▶ Problem description:
Print the whole listing again exactly, keeping no pictures in it.
=== Begin Enclosure ===
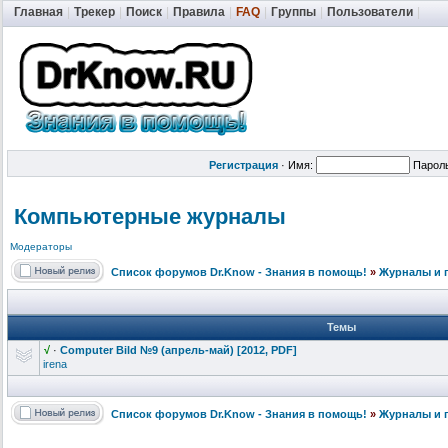
Главная
|
Трекер
|
Поиск
|
Правила
|
FAQ
|
Группы
|
Пользователи
|
Регистрация
·
Имя:
Парол
Компьютерные журналы
Модераторы
Список форумов Dr.Know - Знания в помощь!
»
Журналы и 
Темы
√
·
Computer Bild №9 (апрель-май)
[2012, PDF]
irena
Список форумов Dr.Know - Знания в помощь!
»
Журналы и 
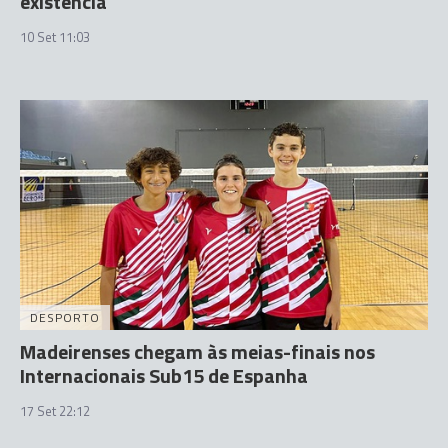
existência
10 Set 11:03
DESPORTO
Madeirenses chegam às meias-finais nos
Internacionais Sub15 de Espanha
17 Set 22:12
=== End Enclosure ===
▶ Exercise response:
Главная
|
Трекер
|
Поиск
|
Правила
|
FAQ
|
Группы
|
Пользователи
|
Регистрация
·
Имя:
Парол
Компьютерные журналы
Модераторы
Список форумов Dr.Know - Знания в помощь!
»
Журналы и 
Темы
√
·
Computer Bild №9 (апрель-май)
[2012, PDF]
irena
Список форумов Dr.Know - Знания в помощь!
»
Журналы и 
existência
10 Set 11:03
DESPORTO
Madeirenses chegam às meias-finais nos
Internacionais Sub15 de Espanha
17 Set 22:12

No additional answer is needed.